> **Assignment**
Look in the material below for the line holding "ABRADEP (Academia Brasileira de Direito". Set it down exactly, with each later line up to and including the line holding "Seccional da OAB/PR. Fundador e sócio".

> **Records for the task**

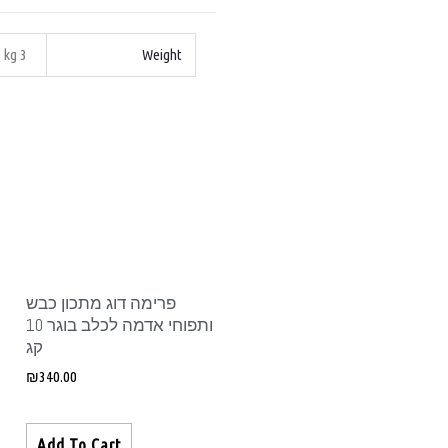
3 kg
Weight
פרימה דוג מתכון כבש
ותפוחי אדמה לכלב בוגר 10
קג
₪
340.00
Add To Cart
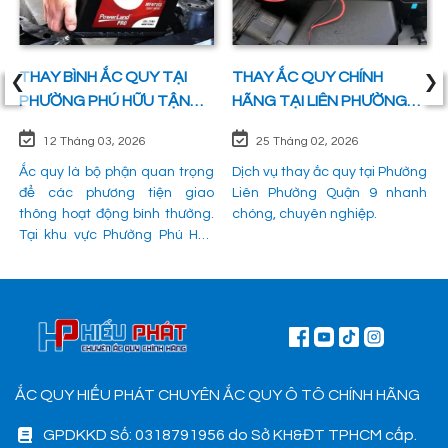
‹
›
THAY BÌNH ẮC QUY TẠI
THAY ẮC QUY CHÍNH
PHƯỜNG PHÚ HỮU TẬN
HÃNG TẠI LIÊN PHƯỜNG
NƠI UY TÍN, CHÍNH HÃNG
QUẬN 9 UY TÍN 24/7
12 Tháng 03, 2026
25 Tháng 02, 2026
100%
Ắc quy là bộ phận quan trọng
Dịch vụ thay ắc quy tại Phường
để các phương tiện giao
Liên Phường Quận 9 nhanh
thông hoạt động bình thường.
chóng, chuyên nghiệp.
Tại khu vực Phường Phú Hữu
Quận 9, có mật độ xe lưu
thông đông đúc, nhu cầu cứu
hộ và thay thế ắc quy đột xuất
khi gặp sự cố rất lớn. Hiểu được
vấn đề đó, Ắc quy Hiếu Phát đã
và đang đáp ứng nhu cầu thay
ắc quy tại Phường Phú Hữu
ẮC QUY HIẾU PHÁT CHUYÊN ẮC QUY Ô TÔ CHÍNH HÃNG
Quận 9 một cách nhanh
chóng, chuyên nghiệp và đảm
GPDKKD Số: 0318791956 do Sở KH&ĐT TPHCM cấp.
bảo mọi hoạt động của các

==

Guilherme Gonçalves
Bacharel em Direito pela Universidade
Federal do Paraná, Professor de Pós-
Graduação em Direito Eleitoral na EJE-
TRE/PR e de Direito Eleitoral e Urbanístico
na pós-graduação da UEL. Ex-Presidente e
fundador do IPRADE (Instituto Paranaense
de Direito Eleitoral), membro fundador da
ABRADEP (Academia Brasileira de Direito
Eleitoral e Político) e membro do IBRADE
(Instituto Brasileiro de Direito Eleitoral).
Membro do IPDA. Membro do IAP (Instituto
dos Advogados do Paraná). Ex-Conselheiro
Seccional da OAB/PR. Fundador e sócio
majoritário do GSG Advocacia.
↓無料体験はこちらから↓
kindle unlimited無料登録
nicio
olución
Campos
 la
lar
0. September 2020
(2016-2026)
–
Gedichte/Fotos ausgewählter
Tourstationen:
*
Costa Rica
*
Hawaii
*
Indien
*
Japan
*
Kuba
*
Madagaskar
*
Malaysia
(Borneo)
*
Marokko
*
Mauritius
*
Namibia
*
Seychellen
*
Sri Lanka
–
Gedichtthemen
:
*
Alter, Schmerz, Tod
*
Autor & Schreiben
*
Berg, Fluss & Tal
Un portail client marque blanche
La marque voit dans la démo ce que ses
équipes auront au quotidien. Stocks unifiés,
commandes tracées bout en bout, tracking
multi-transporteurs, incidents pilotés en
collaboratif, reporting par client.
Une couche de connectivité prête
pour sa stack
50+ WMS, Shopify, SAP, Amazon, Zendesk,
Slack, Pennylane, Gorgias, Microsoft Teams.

==

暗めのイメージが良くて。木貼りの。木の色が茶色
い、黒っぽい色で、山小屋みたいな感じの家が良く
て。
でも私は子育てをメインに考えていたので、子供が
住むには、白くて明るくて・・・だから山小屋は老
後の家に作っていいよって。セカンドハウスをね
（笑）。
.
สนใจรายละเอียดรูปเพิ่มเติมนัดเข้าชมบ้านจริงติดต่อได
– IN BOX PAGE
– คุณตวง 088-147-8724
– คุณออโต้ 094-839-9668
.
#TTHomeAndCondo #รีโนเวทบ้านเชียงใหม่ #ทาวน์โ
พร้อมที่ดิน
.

> **Result**
ABRADEP (Academia Brasileira de Direito
Eleitoral e Político) e membro do IBRADE
(Instituto Brasileiro de Direito Eleitoral).
Membro do IPDA. Membro do IAP (Instituto
dos Advogados do Paraná). Ex-Conselheiro
Seccional da OAB/PR. Fundador e sócio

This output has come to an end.